LONDON - In recent weeks, you might have heard about two seemingly unrelated issues that are actually quite connected. In New York, Mayor Bill de Blasio signaled his desire to scrap the highly competitive exam for eight New York public high schools, including Stuyvesant, and began taking more limited steps to admit more black and Hispanic students. In Boston, new revelations emerged from a lawsuit that alleges Harvard systematically discriminates against Asian-Americans in its admissions process. These developments come from very different directions, but they indicate an assault on one of the foundations of modern society - meritocracy.

Meritocracy is now an idea under siege. On the right, many of President Donald Trump's supporters see it as a code word for an out-of-touch establishment that looks down on ordinary, hardworking Americans. In Britain, Prime Minister Theresa May's call for a more meritocratic society was assailed on the left as a concept that breeds elitism and inequality.

Let's remember when and how meritocracy became the organizing ideology of modern society. Before it, people moved up in the world through a clubby, informal system that privileged wealth, social status and family connections. As Nicholas Lemann recounts in his fascinating book, "The Big Test," America was run in every corridor of power by white Anglo-Saxon Protestants until the 1950s. CEOs, college presidents and senators were, almost without exception, all WASPS. That WASP aristocracy was slowly but surely dislodged through the rise of merit-based systems, largely in education, that opened up elite institutions to people of talent, no matter their background.

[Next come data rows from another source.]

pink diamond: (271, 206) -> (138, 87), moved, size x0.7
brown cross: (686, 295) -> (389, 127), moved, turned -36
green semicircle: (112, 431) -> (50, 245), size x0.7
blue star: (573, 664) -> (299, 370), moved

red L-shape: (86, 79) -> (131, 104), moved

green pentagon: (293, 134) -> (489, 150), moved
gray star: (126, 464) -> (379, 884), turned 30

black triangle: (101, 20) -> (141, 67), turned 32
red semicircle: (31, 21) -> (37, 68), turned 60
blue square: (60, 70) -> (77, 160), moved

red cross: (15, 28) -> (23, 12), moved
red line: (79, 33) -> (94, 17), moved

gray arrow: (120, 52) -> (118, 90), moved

The New York challenge to meritocracy involves its selective high schools, which are a wonder of the modern public-education system. Admission is currently based on a single test. Having wealth or connections will not get you in, nor will your race or athletic prowess. As a result, Stuyvesant High School - the most prestigious - accepts a smaller percentage of applicants than Stanford or Harvard. Most importantly, these schools have an astonishing track record of moving smart kids out of poverty and into the middle class.

De Blasio says the schools "have a diversity problem." Blacks and Hispanics comprise just 10 percent of these schools, compared with 68 percent of the city's student body as a whole. The tests are said to favor one group, Asians, who make up 62 percent of the students. But de Blasio's stance is both wrong and wrongheaded. First, these schools are incredibly diverse. The category called "Asians" encompasses people that trace their ancestry to China, South Korea, Vietnam, India, Bangladesh, Indonesia and the Philippines. They come from wildly different cultures and socioeconomic conditions, speak different languages and worship different gods.

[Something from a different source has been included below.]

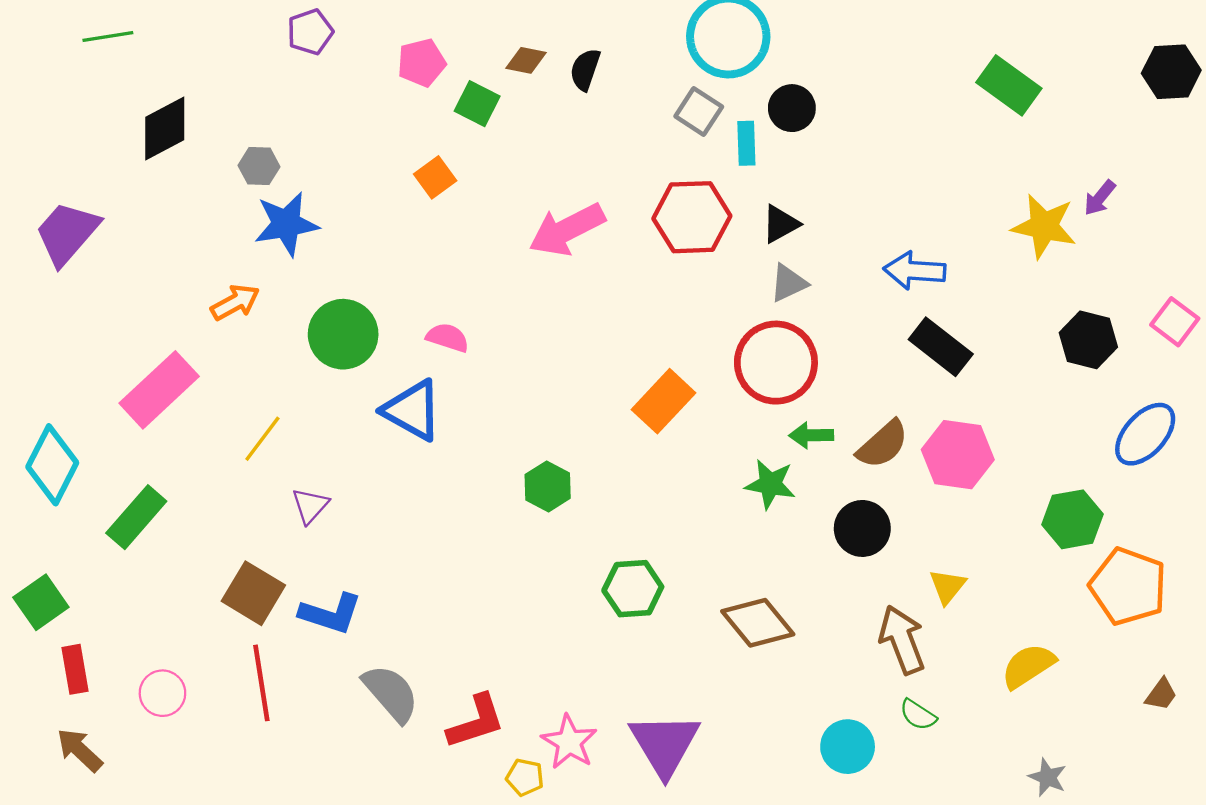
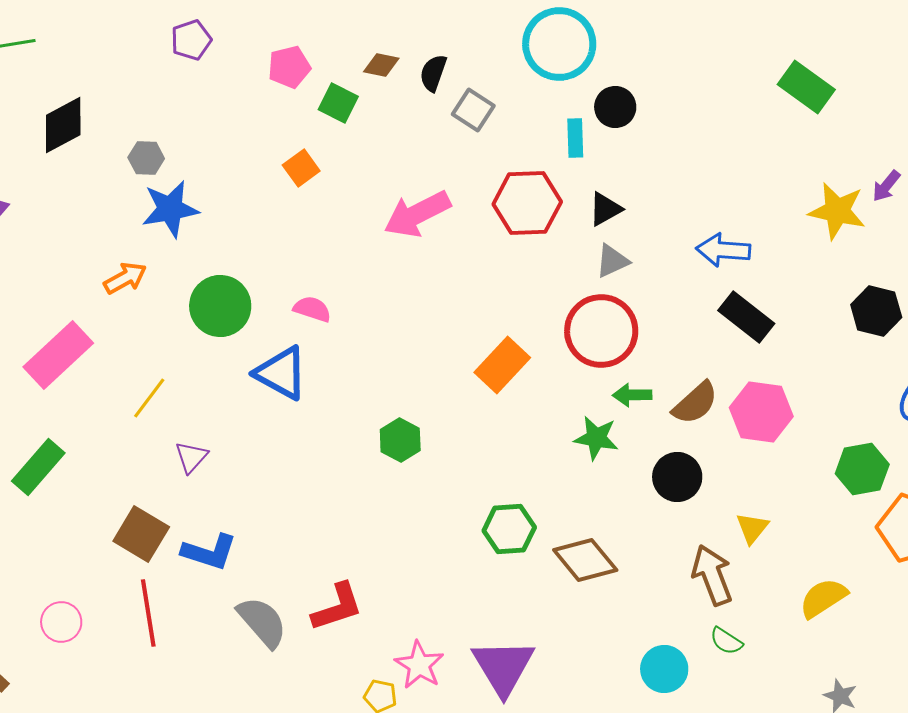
gray square: (699, 111) -> (473, 110), moved
green hexagon: (633, 589) -> (509, 529), moved
red L-shape: (476, 722) -> (337, 607), moved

Perhaps more important, the test is designed to find talented students, not to raise up specific minorities, which the rest of the vast New York City school system works hard to do. Behind de Blasio's challenge lies a discomfort on the left with the idea of any kind of hierarchy of talent. In an Op-Ed in The New York Times supporting the mayor's plan, scholar Minh-Ha T. Pham wrote, "All of our schools should be elite schools." This is, of course, a contradiction in terms. No matter how you organize society, there will be an elite. The question is how does it get formed - through talent or other criteria, like political ideology or financial connections?

The Boston challenge is different, asking for genuine meritocracy. The lawsuit argues that elite universities pretend to be meritocratic but don't actually practice what they preach. A mountain of evidence suggests persuasively that many highly selective colleges are systematically biased against Asian-Americans. As laid out in recently filed documents, the lawsuit alleges that Harvard uses soft criteria like "personality" to downgrade applicants with high test scores and grades and considerable extracurricular activities, hearkening back to methods they began using in the 1920s to reject qualified Jewish applicants.

Let's be clear. Tests are not perfect, and they should be supplemented by other factors, but we should be wary of de Blasio-type efforts. They could lead down a path that returns the selection process to one in which elites make highly subjective judgments, as in the days of the old-boy networks. Historically, that was a process that smuggled in prejudice and preferences, based on class, race, religion, politics and money. It did not find or promote talent, nor create much social mobility.

Meritocracy is under assault, but those who attack it should ask themselves: What would you replace it with? To select a society's elites, as Churchill said of democracy, a meritocracy is the worst system - except for all the others.